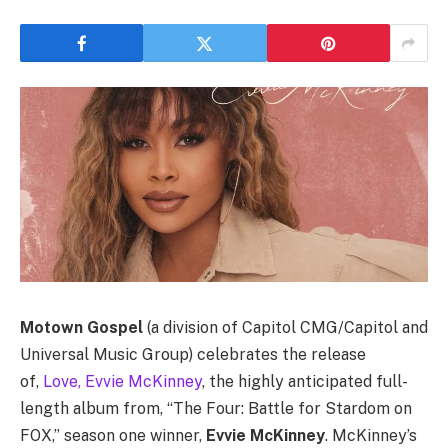
Motown Gospel
(a division of Capitol CMG/Capitol and
Universal Music Group) celebrates the release
of,
Love, Evvie McKinney
, the highly anticipated full-
length album from, “The Four: Battle for Stardom
on
FOX,” season one winner,
Evvie McKinney
. McKinney’s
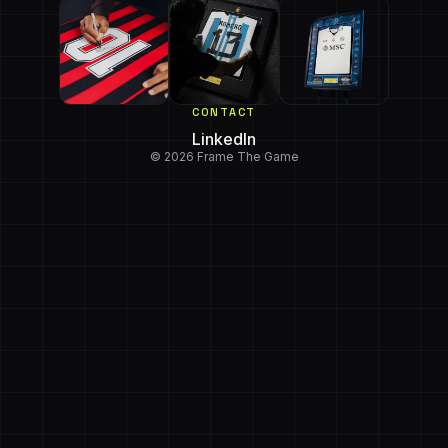
CONTACT
LinkedIn
© 2026 Frame The Game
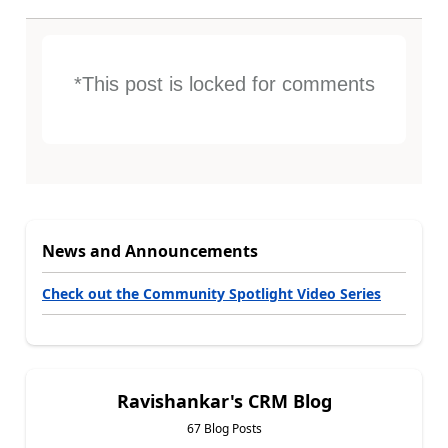
*This post is locked for comments
News and Announcements
Check out the Community Spotlight Video Series
Ravishankar's CRM Blog
67 Blog Posts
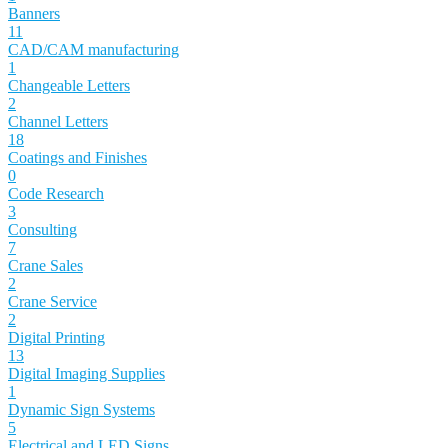
Banners
11
CAD/CAM manufacturing
1
Changeable Letters
2
Channel Letters
18
Coatings and Finishes
0
Code Research
3
Consulting
7
Crane Sales
2
Crane Service
2
Digital Printing
13
Digital Imaging Supplies
1
Dynamic Sign Systems
5
Electrical and LED Signs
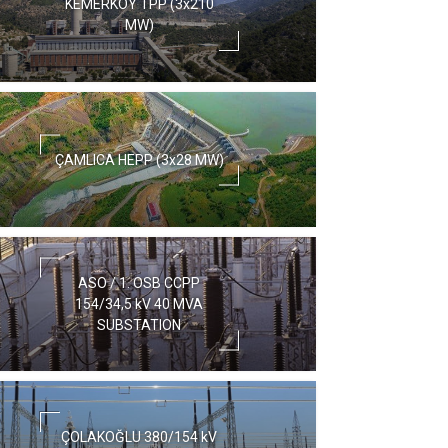
KEMERKÖY TPP (3x210
MW)
ÇAMLICA HEPP (3x28 MW)
ASO / 1. OSB CCPP
154/34,5 kV 40 MVA
SUBSTATION
ÇOLAKOĞLU 380/154 kV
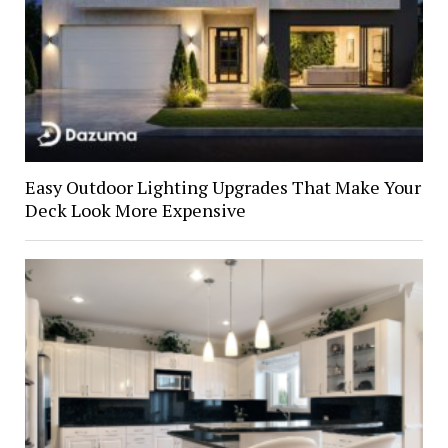
Easy Outdoor Lighting Upgrades That Make Your
Deck Look More Expensive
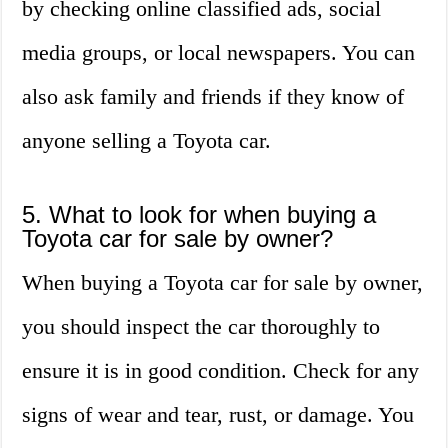
by checking online classified ads, social
media groups, or local newspapers. You can
also ask family and friends if they know of
anyone selling a Toyota car.
5. What to look for when buying a
Toyota car for sale by owner?
When buying a Toyota car for sale by owner,
you should inspect the car thoroughly to
ensure it is in good condition. Check for any
signs of wear and tear, rust, or damage. You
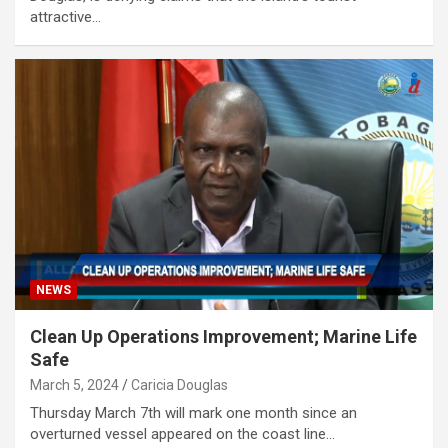
attractive…
NEWS
Clean Up Operations Improvement; Marine Life
Safe
March 5, 2024
Caricia Douglas
Thursday March 7th will mark one month since an
overturned vessel appeared on the coast line…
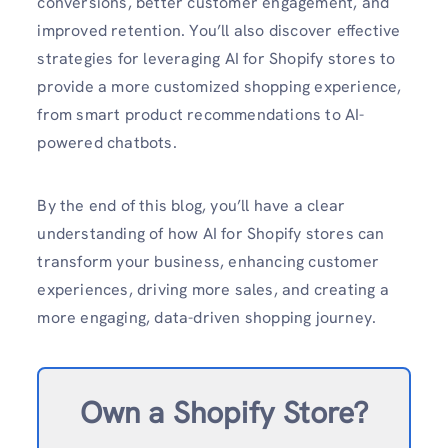
conversions, better customer engagement, and
improved retention. You’ll also discover effective
strategies for leveraging AI for Shopify stores to
provide a more customized shopping experience,
from smart product recommendations to AI-
powered chatbots.
By the end of this blog, you’ll have a clear
understanding of how AI for Shopify stores can
transform your business, enhancing customer
experiences, driving more sales, and creating a
more engaging, data-driven shopping journey.
Own a Shopify Store?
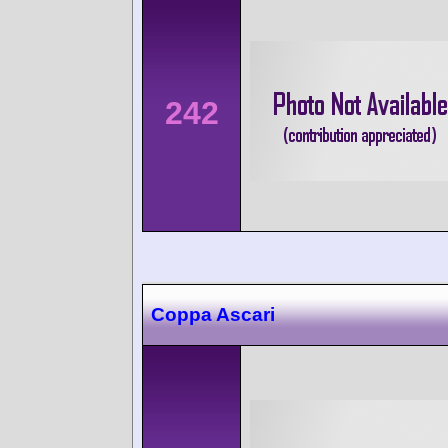
242
Coppa Ascari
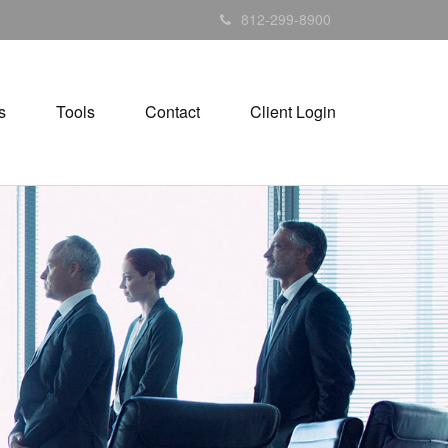
812-299-8900
s
Tools
Contact
Client Login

··········

> THE TASK: Within the data above, repeat exactly the lines from the one bearing "Crane Service" through the one bearing "overturned vessel appeared on the coast line…". Include no pictures and nothing else.

> EXERCISE SOLUTION:
Crane Service
2
Digital Printing
13
Digital Imaging Supplies
1
Dynamic Sign Systems
5
Electrical and LED Signs
KEMERKÖY TPP (3x210
MW)
ÇAMLICA HEPP (3x28 MW)
ASO / 1. OSB CCPP
154/34,5 kV 40 MVA
SUBSTATION
ÇOLAKOĞLU 380/154 kV
Easy Outdoor Lighting Upgrades That Make Your
Deck Look More Expensive
by checking online classified ads, social
media groups, or local newspapers. You can
also ask family and friends if they know of
anyone selling a Toyota car.
5. What to look for when buying a
Toyota car for sale by owner?
When buying a Toyota car for sale by owner,
you should inspect the car thoroughly to
ensure it is in good condition. Check for any
signs of wear and tear, rust, or damage. You
attractive…
NEWS
Clean Up Operations Improvement; Marine Life
Safe
March 5, 2024
Caricia Douglas
Thursday March 7th will mark one month since an
overturned vessel appeared on the coast line…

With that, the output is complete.